Document layout analysis data:
####

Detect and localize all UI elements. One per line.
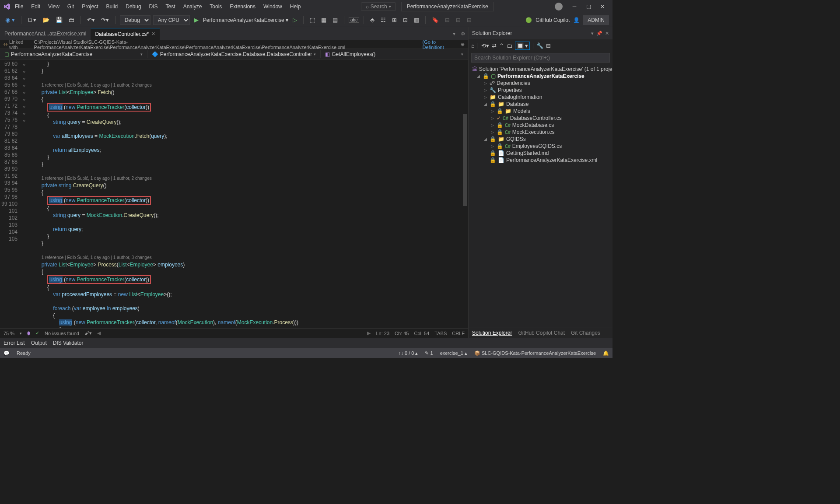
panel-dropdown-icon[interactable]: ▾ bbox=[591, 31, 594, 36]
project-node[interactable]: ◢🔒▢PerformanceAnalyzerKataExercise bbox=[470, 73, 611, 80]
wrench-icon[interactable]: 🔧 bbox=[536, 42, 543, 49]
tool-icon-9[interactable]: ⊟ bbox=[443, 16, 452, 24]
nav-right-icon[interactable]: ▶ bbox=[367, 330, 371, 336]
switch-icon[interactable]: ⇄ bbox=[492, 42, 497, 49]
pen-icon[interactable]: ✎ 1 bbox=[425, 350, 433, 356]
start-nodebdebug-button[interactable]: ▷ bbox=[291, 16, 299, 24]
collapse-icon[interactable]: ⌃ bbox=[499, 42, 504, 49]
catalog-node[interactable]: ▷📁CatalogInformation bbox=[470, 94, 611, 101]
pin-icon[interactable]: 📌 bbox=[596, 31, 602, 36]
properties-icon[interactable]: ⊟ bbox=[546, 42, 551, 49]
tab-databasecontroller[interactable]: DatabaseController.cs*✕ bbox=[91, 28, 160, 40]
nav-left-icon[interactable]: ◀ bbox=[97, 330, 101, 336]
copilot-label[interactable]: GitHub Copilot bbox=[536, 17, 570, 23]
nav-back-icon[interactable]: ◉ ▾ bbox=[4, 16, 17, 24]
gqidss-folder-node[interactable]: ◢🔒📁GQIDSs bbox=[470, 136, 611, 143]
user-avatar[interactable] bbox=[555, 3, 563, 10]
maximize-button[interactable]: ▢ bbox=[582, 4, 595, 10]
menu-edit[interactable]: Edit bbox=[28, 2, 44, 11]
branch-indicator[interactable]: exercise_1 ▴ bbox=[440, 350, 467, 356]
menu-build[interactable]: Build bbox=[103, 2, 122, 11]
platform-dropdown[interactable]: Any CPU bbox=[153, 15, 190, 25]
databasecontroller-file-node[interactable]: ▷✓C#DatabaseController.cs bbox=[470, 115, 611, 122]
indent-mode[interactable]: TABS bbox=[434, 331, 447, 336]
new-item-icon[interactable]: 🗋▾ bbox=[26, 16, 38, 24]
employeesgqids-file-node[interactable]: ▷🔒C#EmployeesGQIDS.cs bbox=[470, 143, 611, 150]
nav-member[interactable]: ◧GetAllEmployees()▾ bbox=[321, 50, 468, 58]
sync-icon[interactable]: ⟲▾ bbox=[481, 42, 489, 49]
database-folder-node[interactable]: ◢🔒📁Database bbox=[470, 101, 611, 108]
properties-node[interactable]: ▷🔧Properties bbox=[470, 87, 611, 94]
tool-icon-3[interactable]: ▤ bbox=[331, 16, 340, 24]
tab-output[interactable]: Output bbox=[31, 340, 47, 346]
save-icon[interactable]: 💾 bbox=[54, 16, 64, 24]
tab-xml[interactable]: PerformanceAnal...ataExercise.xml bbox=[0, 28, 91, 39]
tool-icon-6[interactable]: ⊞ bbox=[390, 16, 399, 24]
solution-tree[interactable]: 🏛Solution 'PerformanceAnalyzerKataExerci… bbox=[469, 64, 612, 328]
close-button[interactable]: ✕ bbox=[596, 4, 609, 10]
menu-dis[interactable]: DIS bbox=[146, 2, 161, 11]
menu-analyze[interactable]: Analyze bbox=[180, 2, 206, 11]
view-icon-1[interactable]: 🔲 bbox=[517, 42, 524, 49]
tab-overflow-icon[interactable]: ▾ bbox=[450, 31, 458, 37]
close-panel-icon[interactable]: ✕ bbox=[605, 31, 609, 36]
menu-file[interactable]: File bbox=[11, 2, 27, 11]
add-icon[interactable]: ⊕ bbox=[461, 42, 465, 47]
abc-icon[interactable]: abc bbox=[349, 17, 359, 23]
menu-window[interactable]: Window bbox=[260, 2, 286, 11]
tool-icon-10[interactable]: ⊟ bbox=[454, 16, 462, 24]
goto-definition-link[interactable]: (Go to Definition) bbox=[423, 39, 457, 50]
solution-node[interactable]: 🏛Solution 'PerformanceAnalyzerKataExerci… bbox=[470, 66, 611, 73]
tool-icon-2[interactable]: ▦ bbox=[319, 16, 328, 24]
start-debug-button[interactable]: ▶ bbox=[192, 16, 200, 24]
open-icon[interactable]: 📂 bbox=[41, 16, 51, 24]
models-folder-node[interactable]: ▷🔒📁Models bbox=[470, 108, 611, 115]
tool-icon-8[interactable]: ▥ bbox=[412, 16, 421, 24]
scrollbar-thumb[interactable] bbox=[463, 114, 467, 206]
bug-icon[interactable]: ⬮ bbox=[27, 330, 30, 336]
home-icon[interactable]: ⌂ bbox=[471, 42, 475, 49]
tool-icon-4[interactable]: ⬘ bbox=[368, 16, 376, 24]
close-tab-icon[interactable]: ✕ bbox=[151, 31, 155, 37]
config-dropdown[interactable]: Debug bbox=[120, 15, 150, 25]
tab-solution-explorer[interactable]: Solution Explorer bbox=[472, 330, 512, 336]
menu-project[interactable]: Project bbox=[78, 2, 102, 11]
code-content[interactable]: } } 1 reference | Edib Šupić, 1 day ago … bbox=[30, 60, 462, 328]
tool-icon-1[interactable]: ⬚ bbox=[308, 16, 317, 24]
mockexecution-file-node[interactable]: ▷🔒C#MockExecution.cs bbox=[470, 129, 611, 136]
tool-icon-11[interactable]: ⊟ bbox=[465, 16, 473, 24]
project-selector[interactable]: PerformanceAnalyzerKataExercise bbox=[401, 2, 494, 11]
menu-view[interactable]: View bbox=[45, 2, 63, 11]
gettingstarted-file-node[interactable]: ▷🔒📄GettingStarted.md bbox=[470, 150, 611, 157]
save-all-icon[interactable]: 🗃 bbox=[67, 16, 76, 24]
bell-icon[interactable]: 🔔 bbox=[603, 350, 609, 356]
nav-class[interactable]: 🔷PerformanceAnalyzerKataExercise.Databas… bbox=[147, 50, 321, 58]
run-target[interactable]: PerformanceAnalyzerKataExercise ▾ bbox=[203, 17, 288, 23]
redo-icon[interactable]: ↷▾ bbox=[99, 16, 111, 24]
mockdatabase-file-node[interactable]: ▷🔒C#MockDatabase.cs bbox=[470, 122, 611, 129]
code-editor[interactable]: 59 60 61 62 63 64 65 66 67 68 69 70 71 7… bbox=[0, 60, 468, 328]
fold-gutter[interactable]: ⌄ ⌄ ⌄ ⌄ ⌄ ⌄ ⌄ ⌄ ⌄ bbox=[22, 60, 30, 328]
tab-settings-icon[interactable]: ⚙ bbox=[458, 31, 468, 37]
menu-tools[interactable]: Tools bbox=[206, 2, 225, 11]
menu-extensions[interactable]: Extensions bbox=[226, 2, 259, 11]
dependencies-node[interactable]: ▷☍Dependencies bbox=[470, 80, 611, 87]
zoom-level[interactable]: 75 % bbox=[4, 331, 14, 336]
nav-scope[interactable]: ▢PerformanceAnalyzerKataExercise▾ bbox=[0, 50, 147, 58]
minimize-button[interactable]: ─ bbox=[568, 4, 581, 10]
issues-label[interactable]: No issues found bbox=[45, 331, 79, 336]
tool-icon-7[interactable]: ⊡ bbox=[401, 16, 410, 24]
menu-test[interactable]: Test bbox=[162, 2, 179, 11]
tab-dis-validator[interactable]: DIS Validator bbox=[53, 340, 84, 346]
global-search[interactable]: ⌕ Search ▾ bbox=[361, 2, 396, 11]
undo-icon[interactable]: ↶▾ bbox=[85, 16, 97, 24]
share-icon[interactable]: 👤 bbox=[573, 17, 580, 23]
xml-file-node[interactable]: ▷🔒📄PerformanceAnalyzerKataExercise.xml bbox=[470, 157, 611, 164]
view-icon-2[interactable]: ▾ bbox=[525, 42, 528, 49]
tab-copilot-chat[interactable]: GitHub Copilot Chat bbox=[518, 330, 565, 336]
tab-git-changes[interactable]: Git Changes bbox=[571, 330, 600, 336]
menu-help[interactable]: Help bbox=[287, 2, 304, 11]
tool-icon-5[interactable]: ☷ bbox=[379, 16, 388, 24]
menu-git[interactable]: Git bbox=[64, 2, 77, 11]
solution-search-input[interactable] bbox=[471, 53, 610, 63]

####

Work required: Each line in the data that holds the word "folder" must be copied.

Response box:
gqidss-folder-node[interactable]: ◢🔒📁GQIDSs bbox=[470, 136, 611, 143]
database-folder-node[interactable]: ◢🔒📁Database bbox=[470, 101, 611, 108]
models-folder-node[interactable]: ▷🔒📁Models bbox=[470, 108, 611, 115]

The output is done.